Common Causes of Ice Buildup
There are several issues that could be in play when your air conditioner suffers an ice buildup:
- Restricted airflow—Airflow issues can be caused by a dirty air filter, closed supply registers or a faulty blower fan.
- Dirty evaporator coil—Accumulated dirt and grime can prevent the evaporator coil from effectively absorbing latent heat, eventually leading to ice buildup.
- Insufficient refrigerant charge—Low refrigerant levels can cause evaporator coil temperatures to drop below freezing, forming ice on the coil.
- Drainage issues—Poor drainage can prevent water from exiting the evaporator coil area, increasing your air conditioner's chances of freezing up.
- Thermostat malfunction—A faulty thermostat can cause your air conditioner to run longer than necessary, increasing its chances of icing over during operation.
How to Prevent Ice Buildup
Under most circumstances, being proactive about your air conditioner's maintenance can help prevent ice buildup from occurring. Here are a few things you can do to keep ice at bay this summer:
- Always change your air filter on a regular basis: Most experts recommend monthly replacements to prevent airflow obstructions while improving indoor air quality.

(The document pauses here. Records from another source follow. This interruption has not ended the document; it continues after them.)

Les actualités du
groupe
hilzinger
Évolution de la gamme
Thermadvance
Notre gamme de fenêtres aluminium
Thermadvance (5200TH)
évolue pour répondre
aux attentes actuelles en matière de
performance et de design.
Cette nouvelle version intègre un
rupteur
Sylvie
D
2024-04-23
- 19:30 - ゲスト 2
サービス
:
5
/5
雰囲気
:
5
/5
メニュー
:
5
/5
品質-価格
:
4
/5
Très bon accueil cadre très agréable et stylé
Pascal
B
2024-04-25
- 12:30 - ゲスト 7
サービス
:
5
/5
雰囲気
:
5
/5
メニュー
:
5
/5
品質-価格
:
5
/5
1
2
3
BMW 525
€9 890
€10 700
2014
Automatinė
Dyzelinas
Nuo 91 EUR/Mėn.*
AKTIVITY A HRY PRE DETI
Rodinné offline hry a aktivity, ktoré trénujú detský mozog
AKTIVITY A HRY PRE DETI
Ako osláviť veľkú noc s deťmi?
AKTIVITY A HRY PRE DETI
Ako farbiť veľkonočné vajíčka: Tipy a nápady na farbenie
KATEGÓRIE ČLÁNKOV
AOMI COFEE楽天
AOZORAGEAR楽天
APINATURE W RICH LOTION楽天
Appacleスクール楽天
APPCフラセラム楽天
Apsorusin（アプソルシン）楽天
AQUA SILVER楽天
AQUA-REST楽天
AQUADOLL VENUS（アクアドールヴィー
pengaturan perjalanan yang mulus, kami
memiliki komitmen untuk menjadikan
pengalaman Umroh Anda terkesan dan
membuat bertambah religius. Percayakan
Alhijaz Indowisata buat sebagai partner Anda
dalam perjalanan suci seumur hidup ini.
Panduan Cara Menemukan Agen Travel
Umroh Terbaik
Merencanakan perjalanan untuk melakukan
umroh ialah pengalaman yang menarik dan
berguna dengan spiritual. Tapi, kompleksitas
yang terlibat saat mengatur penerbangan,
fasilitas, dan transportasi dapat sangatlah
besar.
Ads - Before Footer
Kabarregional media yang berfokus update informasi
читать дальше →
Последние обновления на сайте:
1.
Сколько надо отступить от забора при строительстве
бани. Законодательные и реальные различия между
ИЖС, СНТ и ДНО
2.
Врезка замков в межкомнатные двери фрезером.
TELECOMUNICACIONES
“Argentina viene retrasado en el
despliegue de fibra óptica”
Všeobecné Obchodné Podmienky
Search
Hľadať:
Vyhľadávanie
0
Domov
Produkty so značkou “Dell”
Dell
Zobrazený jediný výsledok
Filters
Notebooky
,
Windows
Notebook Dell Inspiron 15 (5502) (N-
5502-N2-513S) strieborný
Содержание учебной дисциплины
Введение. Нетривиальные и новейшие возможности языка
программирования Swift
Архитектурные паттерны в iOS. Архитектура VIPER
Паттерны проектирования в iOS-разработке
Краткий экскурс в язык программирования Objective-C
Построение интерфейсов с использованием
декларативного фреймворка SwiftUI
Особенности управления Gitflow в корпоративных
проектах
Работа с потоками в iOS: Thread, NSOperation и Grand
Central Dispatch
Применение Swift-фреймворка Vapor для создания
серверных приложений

- Have an experienced HVAC technician check your refrigerant levels: Only your technician will have the proper tools and training to safely and accurately check your air conditioner's refrigerant.
- Inspect and clear the condensate drain and clean the drain pan: Both can be covered in mold, algae and assorted debris, preventing condensate from draining properly.
- Make sure the evaporator coil is free of any dirt or debris buildup: In some cases, it may be necessary to carefully clean the evaporator coil.
- Have a professional check the blower fan to ensure it's running at its rated speeds.
- Make sure that most of your supply registers remain open throughout your home: Too many closed registers can lead to eventual ice buildup.
- Make sure there aren't any obstructions blocking the return air intake grille.
- Have a professional check your thermostat to ensure is working properly: In some cases, you may have to replace your thermostat with a newer and more capable model.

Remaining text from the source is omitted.